Much of Clayton blamed the group for sending thousands of students stampeding to other school systems, for property values crashing, for making bad economic times even worse.

That was in 2008. Now that same agency has turned its attention to Atlanta and DeKalb.

The Southern Association of Colleges and Schools and its parent organization accredit thousands of schools in dozens of countries, including 97 percent of public schools in Georgia. SACS accreditation is essential for college-bound students: If their school doesn't have it, or loses it, they may not be able to gain admission to college or to qualify for scholarships if they do. When a school system loses the ability to send kids to college, that system's community loses something even greater: People leave, and few come in to replace them.

SACS put Atlanta Public Schools on probation last week -- finding serious fault with the school board's behavior and governance -- and gave the board until Sept. 30 to correct the problems.
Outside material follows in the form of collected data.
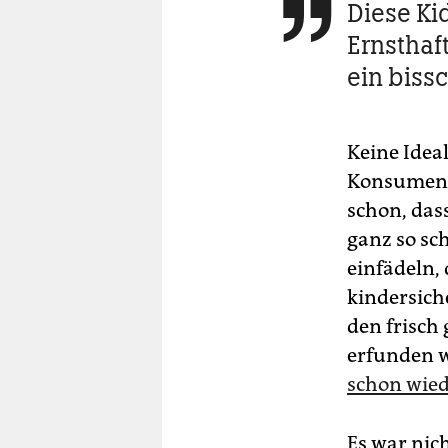
Diese Kid

Ernsthaf
ein biss
Keine Ideal
Konsument s
schon, das
ganz so sc
einfädeln,
kindersiche
den frisch
erfunden w
schon wied
Es war nic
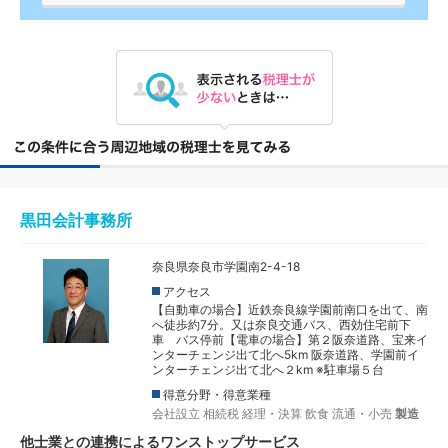
黒田会計事務所
奈良県奈良市学園南2-4-18
アクセス
【自動車の場合】近鉄奈良線学園前南口を出て、南
へ徒歩約7分。又は奈良交通バス、西効住宅前下
車 バス停前【電車の場合】第２阪奈道路、宝来イ
ンターチェンジ出て北へ5km 阪奈道路、学園前イ
ンターチェンジ出て北へ２km ※駐車場５台
得意分野・得意業種
会社設立
相続税
経理・決算
飲食
流通・小売
製造
他士業との連携によるワンストップサービス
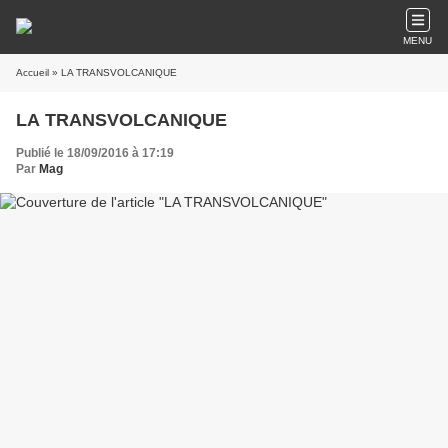
MENU
Accueil
» LA TRANSVOLCANIQUE
LA TRANSVOLCANIQUE
Publié le 18/09/2016 à 17:19
Par
Mag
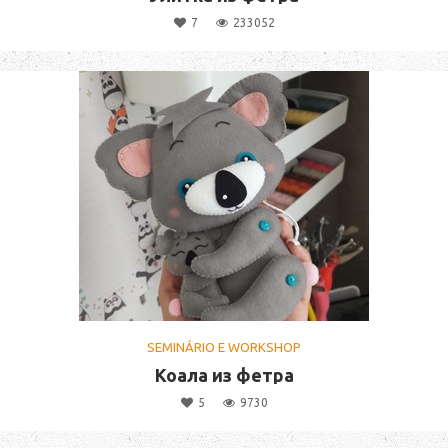
7
233052
SEMINÁRIO E WORKSHOP
Коала из фетра
5
9730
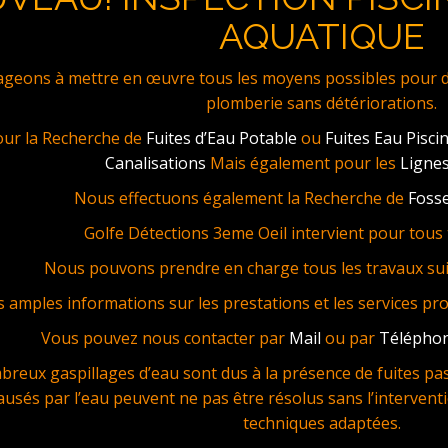
AQUATIQUE
eons à mettre en œuvre tous les moyens possibles pour dét
plomberie sans détériorations.
our la Recherche de
Fuites d’Eau Potable
ou
Fuites Eau Pisci
Canalisations
Mais également pour les
Lignes
Nous effectuons également la Recherche de
Fosse
Golfe Détections 3eme Oeil intervient pour tous t
Nous pouvons prendre en charge tous les travaux sui
s amples informations sur les prestations et les services pr
Vous pouvez nous contacter par
Mail
ou par
Télépho
reux gaspillages d’eau sont dus à la présence de fuites pas 
ausés par l’eau peuvent ne pas être résolus sans l’interventi
techniques adaptées.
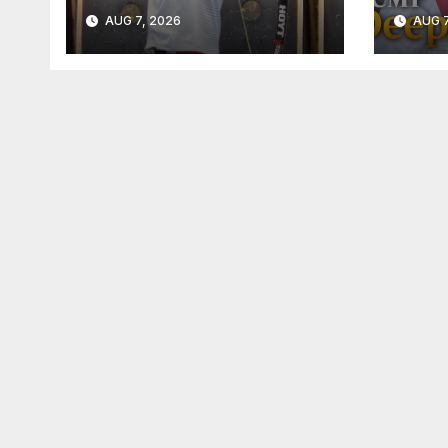
финансовите
06.0
AUG 7, 2026
AUG 7
услуги – само в
евро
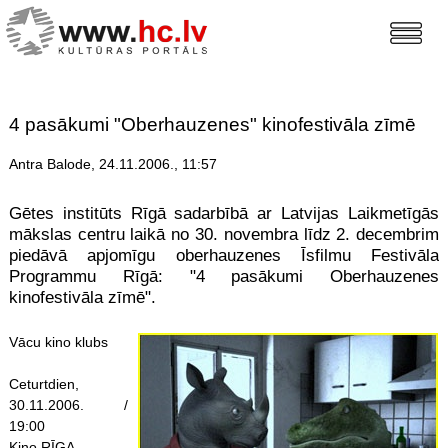
4 pasākumi "Oberhauzenes" kinofestivāla zīmē
Antra Balode, 24.11.2006., 11:57
Gētes institūts Rīgā sadarbībā ar Latvijas Laikmetīgās
mākslas centru laikā no 30. novembra līdz 2. decembrim
piedāvā apjomīgu oberhauzenes Īsfilmu Festivāla
Programmu Rīgā: "4 pasākumi Oberhauzenes
kinofestivāla zīmē".
Vācu kino klubs
Ceturtdien,
30.11.2006. /
19:00
Kino RĪGA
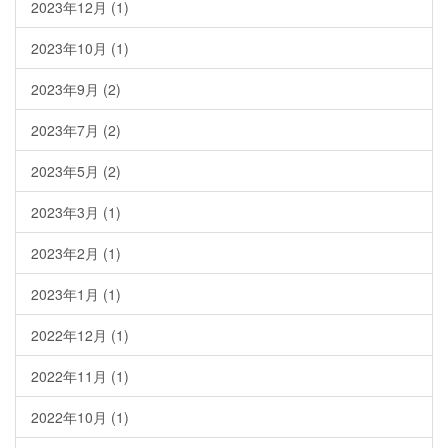
2023年12月
(1)
2023年10月
(1)
2023年9月
(2)
2023年7月
(2)
2023年5月
(2)
2023年3月
(1)
2023年2月
(1)
2023年1月
(1)
2022年12月
(1)
2022年11月
(1)
2022年10月
(1)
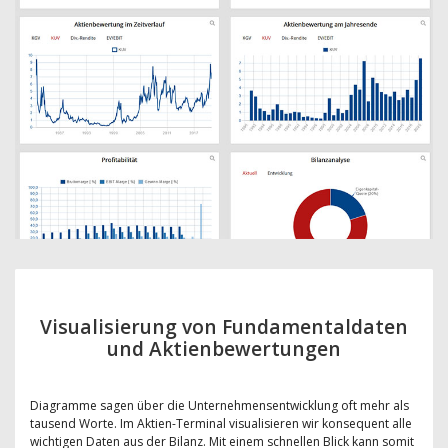
Visualisierung von Fundamentaldaten
und Aktienbewertungen
Diagramme sagen über die Unternehmensentwicklung oft mehr als
tausend Worte. Im Aktien-Terminal visualisieren wir konsequent alle
wichtigen Daten aus der Bilanz. Mit einem schnellen Blick kann somit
The board will vote on Monday whether to accept SACS' report, the first step on the road out of probation. Also on Monday, a SACS evaluation team will arrive in DeKalb to determine whether the 98,000-student system is meeting national accreditation standards.

SACS wields that kind of power without ever winning an election or being accountable to anyone. Part of that is simply the nature of being an accreditor: In education, as in law enforcement and health care, someone has to be the final authority, the keeper of the standards. And educational experts across the nation say SACS provides a needed set of checks and balances.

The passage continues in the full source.